• [ABOUT THIS EXERCISE]: Starting at the top line and ending at the bottom one, repeat the entries exactly and drop every picture.

(PROVIDED RECORDS Opens)

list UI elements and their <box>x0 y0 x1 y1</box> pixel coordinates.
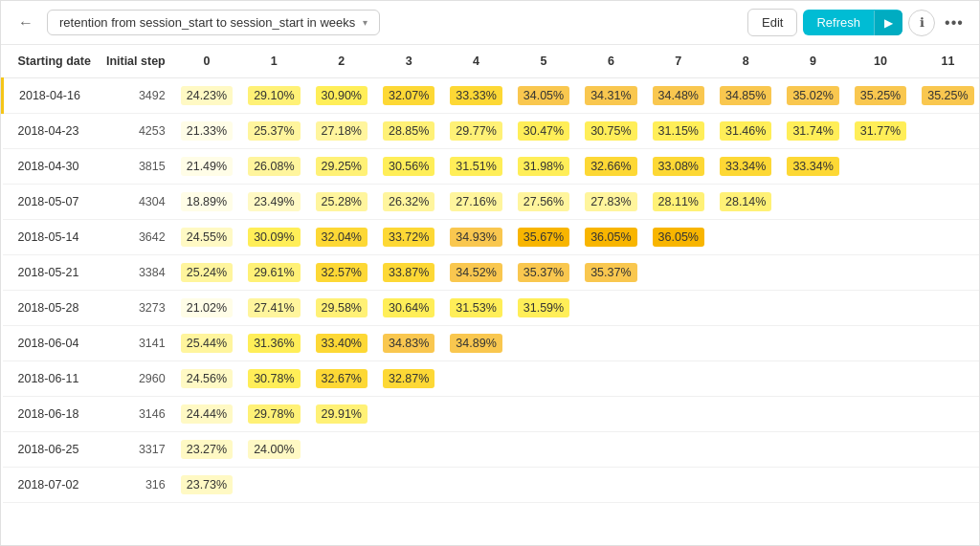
retention-table: Starting dateInitial step01234567891011 … <box>1 45 979 503</box>
value-cell-10-0: 23.27% <box>173 432 240 468</box>
value-cell-6-0: 21.02% <box>173 291 240 326</box>
value-cell-8-7 <box>645 361 712 397</box>
value-cell-2-8: 33.34% <box>712 149 779 185</box>
value-cell-1-9: 31.74% <box>779 114 846 149</box>
query-selector[interactable]: retention from session_start to session_… <box>47 10 380 35</box>
value-cell-5-10 <box>847 255 914 291</box>
retention-value: 28.14% <box>720 192 771 211</box>
col-header-8: 6 <box>577 45 644 78</box>
value-cell-3-9 <box>779 185 846 220</box>
info-button[interactable]: ℹ <box>908 10 935 36</box>
value-cell-5-3: 33.87% <box>375 255 442 291</box>
retention-value: 27.41% <box>248 298 300 317</box>
value-cell-4-10 <box>847 220 914 255</box>
retention-value: 24.23% <box>181 86 233 105</box>
value-cell-1-1: 25.37% <box>240 114 307 149</box>
retention-value: 35.25% <box>922 86 973 105</box>
retention-value: 24.44% <box>181 404 233 424</box>
date-cell: 2018-05-21 <box>3 255 99 291</box>
initial-step-cell: 3642 <box>99 220 173 255</box>
value-cell-3-1: 23.49% <box>240 185 307 220</box>
value-cell-11-7 <box>645 468 712 503</box>
value-cell-4-4: 34.93% <box>442 220 509 255</box>
value-cell-3-2: 25.28% <box>308 185 375 220</box>
table-row: 2018-05-07430418.89%23.49%25.28%26.32%27… <box>3 185 980 220</box>
retention-value: 34.83% <box>383 334 434 353</box>
value-cell-3-10 <box>847 185 914 220</box>
retention-value: 29.78% <box>248 404 300 424</box>
col-header-9: 7 <box>645 45 712 78</box>
value-cell-2-11 <box>914 149 979 185</box>
value-cell-7-3: 34.83% <box>375 326 442 361</box>
date-cell: 2018-06-18 <box>3 397 99 432</box>
value-cell-0-9: 35.02% <box>779 78 846 114</box>
value-cell-10-8 <box>712 432 779 468</box>
value-cell-9-2: 29.91% <box>308 397 375 432</box>
col-header-10: 8 <box>712 45 779 78</box>
retention-value: 29.77% <box>450 121 501 141</box>
value-cell-2-7: 33.08% <box>645 149 712 185</box>
table-header: Starting dateInitial step01234567891011 <box>3 45 980 78</box>
value-cell-7-2: 33.40% <box>308 326 375 361</box>
value-cell-4-1: 30.09% <box>240 220 307 255</box>
more-button[interactable]: ••• <box>941 10 968 36</box>
value-cell-10-10 <box>847 432 914 468</box>
retention-value: 30.75% <box>585 121 636 141</box>
edit-button[interactable]: Edit <box>747 9 797 36</box>
value-cell-3-4: 27.16% <box>442 185 509 220</box>
value-cell-5-5: 35.37% <box>510 255 577 291</box>
retention-value: 31.36% <box>248 334 300 353</box>
value-cell-5-6: 35.37% <box>577 255 644 291</box>
value-cell-11-1 <box>240 468 307 503</box>
value-cell-10-3 <box>375 432 442 468</box>
value-cell-8-10 <box>847 361 914 397</box>
refresh-button[interactable]: Refresh ▶ <box>803 10 902 35</box>
query-text: retention from session_start to session_… <box>59 15 355 30</box>
retention-value: 26.08% <box>248 157 300 176</box>
table-row: 2018-06-25331723.27%24.00% <box>3 432 980 468</box>
retention-value: 32.07% <box>383 86 434 105</box>
value-cell-7-5 <box>510 326 577 361</box>
value-cell-10-11 <box>914 432 979 468</box>
value-cell-11-10 <box>847 468 914 503</box>
value-cell-9-1: 29.78% <box>240 397 307 432</box>
value-cell-4-0: 24.55% <box>173 220 240 255</box>
value-cell-6-6 <box>577 291 644 326</box>
back-button[interactable]: ← <box>12 10 39 36</box>
value-cell-6-4: 31.53% <box>442 291 509 326</box>
header-row: Starting dateInitial step01234567891011 <box>3 45 980 78</box>
value-cell-8-4 <box>442 361 509 397</box>
retention-value: 34.05% <box>518 86 569 105</box>
retention-value: 32.67% <box>316 369 368 388</box>
value-cell-10-1: 24.00% <box>240 432 307 468</box>
value-cell-0-0: 24.23% <box>173 78 240 114</box>
value-cell-1-10: 31.77% <box>847 114 914 149</box>
value-cell-5-1: 29.61% <box>240 255 307 291</box>
value-cell-7-7 <box>645 326 712 361</box>
value-cell-10-2 <box>308 432 375 468</box>
value-cell-11-4 <box>442 468 509 503</box>
retention-value: 31.74% <box>787 121 838 141</box>
retention-value: 32.66% <box>585 157 636 176</box>
initial-step-cell: 3384 <box>99 255 173 291</box>
retention-value: 31.46% <box>720 121 771 141</box>
value-cell-8-2: 32.67% <box>308 361 375 397</box>
retention-value: 32.87% <box>383 369 434 388</box>
col-header-7: 5 <box>510 45 577 78</box>
retention-value: 28.11% <box>653 192 704 211</box>
value-cell-0-4: 33.33% <box>442 78 509 114</box>
info-icon: ℹ <box>920 15 924 30</box>
value-cell-0-7: 34.48% <box>645 78 712 114</box>
refresh-arrow-icon: ▶ <box>874 11 902 35</box>
value-cell-4-3: 33.72% <box>375 220 442 255</box>
value-cell-0-10: 35.25% <box>847 78 914 114</box>
retention-value: 25.37% <box>248 121 300 141</box>
value-cell-3-7: 28.11% <box>645 185 712 220</box>
date-cell: 2018-06-11 <box>3 361 99 397</box>
value-cell-11-6 <box>577 468 644 503</box>
refresh-label: Refresh <box>803 10 874 35</box>
table-body: 2018-04-16349224.23%29.10%30.90%32.07%33… <box>3 78 980 503</box>
value-cell-11-3 <box>375 468 442 503</box>
value-cell-5-7 <box>645 255 712 291</box>
retention-value: 30.09% <box>248 228 300 247</box>
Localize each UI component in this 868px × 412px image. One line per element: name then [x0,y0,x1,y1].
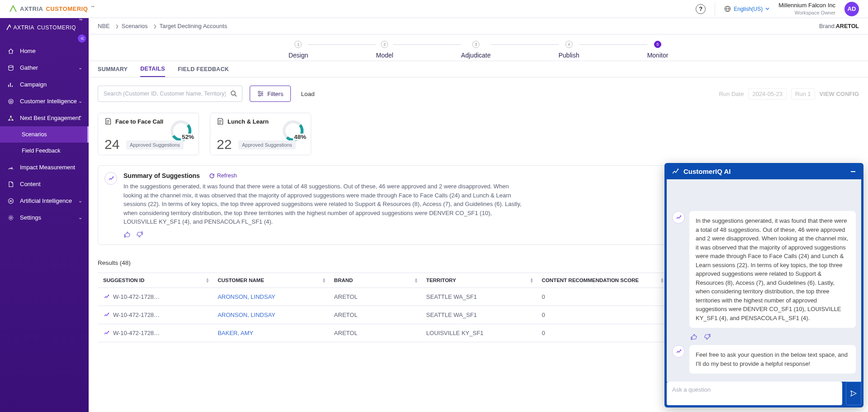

(PROVIDED RECORDS Closes)

• [FINISHED TASK]:
list UI elements and their <box>x0 y0 x1 y1</box> pixel coordinates.
retention-table: Starting dateInitial step01234567891011 … <box>1 45 979 503</box>
value-cell-10-0: 23.27% <box>173 432 240 468</box>
value-cell-6-0: 21.02% <box>173 291 240 326</box>
value-cell-8-7 <box>645 361 712 397</box>
value-cell-2-8: 33.34% <box>712 149 779 185</box>
value-cell-1-9: 31.74% <box>779 114 846 149</box>
query-selector[interactable]: retention from session_start to session_… <box>47 10 380 35</box>
value-cell-5-10 <box>847 255 914 291</box>
retention-value: 28.14% <box>720 192 771 211</box>
col-header-8: 6 <box>577 45 644 78</box>
value-cell-3-9 <box>779 185 846 220</box>
info-button[interactable]: ℹ <box>908 10 935 36</box>
value-cell-5-3: 33.87% <box>375 255 442 291</box>
retention-value: 27.41% <box>248 298 300 317</box>
value-cell-4-10 <box>847 220 914 255</box>
retention-value: 24.23% <box>181 86 233 105</box>
value-cell-1-1: 25.37% <box>240 114 307 149</box>
retention-value: 35.25% <box>922 86 973 105</box>
retention-value: 24.44% <box>181 404 233 424</box>
date-cell: 2018-05-21 <box>3 255 99 291</box>
initial-step-cell: 3642 <box>99 220 173 255</box>
value-cell-3-1: 23.49% <box>240 185 307 220</box>
value-cell-11-7 <box>645 468 712 503</box>
value-cell-4-4: 34.93% <box>442 220 509 255</box>
value-cell-3-2: 25.28% <box>308 185 375 220</box>
table-row: 2018-05-07430418.89%23.49%25.28%26.32%27… <box>3 185 980 220</box>
retention-value: 34.83% <box>383 334 434 353</box>
value-cell-3-10 <box>847 185 914 220</box>
retention-value: 29.78% <box>248 404 300 424</box>
col-header-9: 7 <box>645 45 712 78</box>
value-cell-2-11 <box>914 149 979 185</box>
value-cell-7-3: 34.83% <box>375 326 442 361</box>
date-cell: 2018-06-18 <box>3 397 99 432</box>
value-cell-0-9: 35.02% <box>779 78 846 114</box>
value-cell-10-8 <box>712 432 779 468</box>
value-cell-9-2: 29.91% <box>308 397 375 432</box>
col-header-10: 8 <box>712 45 779 78</box>
retention-value: 29.77% <box>450 121 501 141</box>
value-cell-2-7: 33.08% <box>645 149 712 185</box>
table-header: Starting dateInitial step01234567891011 <box>3 45 980 78</box>
value-cell-7-2: 33.40% <box>308 326 375 361</box>
value-cell-4-1: 30.09% <box>240 220 307 255</box>
more-button[interactable]: ••• <box>941 10 968 36</box>
value-cell-10-10 <box>847 432 914 468</box>
retention-value: 30.75% <box>585 121 636 141</box>
edit-button[interactable]: Edit <box>747 9 797 36</box>
value-cell-3-4: 27.16% <box>442 185 509 220</box>
value-cell-5-5: 35.37% <box>510 255 577 291</box>
retention-value: 31.36% <box>248 334 300 353</box>
value-cell-5-6: 35.37% <box>577 255 644 291</box>
value-cell-11-1 <box>240 468 307 503</box>
value-cell-10-3 <box>375 432 442 468</box>
value-cell-8-10 <box>847 361 914 397</box>
refresh-button[interactable]: Refresh ▶ <box>803 10 902 35</box>
query-text: retention from session_start to session_… <box>59 15 355 30</box>
retention-value: 26.08% <box>248 157 300 176</box>
table-row: 2018-06-25331723.27%24.00% <box>3 432 980 468</box>
retention-value: 32.07% <box>383 86 434 105</box>
value-cell-7-5 <box>510 326 577 361</box>
value-cell-10-11 <box>914 432 979 468</box>
value-cell-11-10 <box>847 468 914 503</box>
value-cell-9-1: 29.78% <box>240 397 307 432</box>
value-cell-4-0: 24.55% <box>173 220 240 255</box>
value-cell-6-6 <box>577 291 644 326</box>
back-button[interactable]: ← <box>12 10 39 36</box>
value-cell-6-4: 31.53% <box>442 291 509 326</box>
header-row: Starting dateInitial step01234567891011 <box>3 45 980 78</box>
value-cell-8-4 <box>442 361 509 397</box>
retention-value: 34.05% <box>518 86 569 105</box>
retention-value: 32.67% <box>316 369 368 388</box>
value-cell-10-1: 24.00% <box>240 432 307 468</box>
value-cell-0-0: 24.23% <box>173 78 240 114</box>
value-cell-1-10: 31.77% <box>847 114 914 149</box>
value-cell-5-1: 29.61% <box>240 255 307 291</box>
value-cell-7-7 <box>645 326 712 361</box>
value-cell-10-2 <box>308 432 375 468</box>
value-cell-11-4 <box>442 468 509 503</box>
retention-value: 31.74% <box>787 121 838 141</box>
retention-value: 32.66% <box>585 157 636 176</box>
initial-step-cell: 3384 <box>99 255 173 291</box>
retention-value: 31.46% <box>720 121 771 141</box>
value-cell-8-2: 32.67% <box>308 361 375 397</box>
retention-value: 32.87% <box>383 369 434 388</box>
col-header-7: 5 <box>510 45 577 78</box>
retention-value: 28.11% <box>653 192 704 211</box>
value-cell-0-4: 33.33% <box>442 78 509 114</box>
info-icon: ℹ <box>920 15 924 30</box>
value-cell-0-7: 34.48% <box>645 78 712 114</box>
refresh-arrow-icon: ▶ <box>874 11 902 35</box>
value-cell-4-3: 33.72% <box>375 220 442 255</box>
value-cell-0-10: 35.25% <box>847 78 914 114</box>
retention-value: 25.37% <box>248 121 300 141</box>
value-cell-3-7: 28.11% <box>645 185 712 220</box>
date-cell: 2018-06-11 <box>3 361 99 397</box>
value-cell-11-6 <box>577 468 644 503</box>
refresh-label: Refresh <box>803 10 874 35</box>
table-body: 2018-04-16349224.23%29.10%30.90%32.07%33… <box>3 78 980 503</box>
value-cell-11-3 <box>375 468 442 503</box>
value-cell-5-7 <box>645 255 712 291</box>
retention-value: 30.09% <box>248 228 300 247</box>
Localize each UI component in this 868px × 412px image. One line per element: name then [x0,y0,x1,y1].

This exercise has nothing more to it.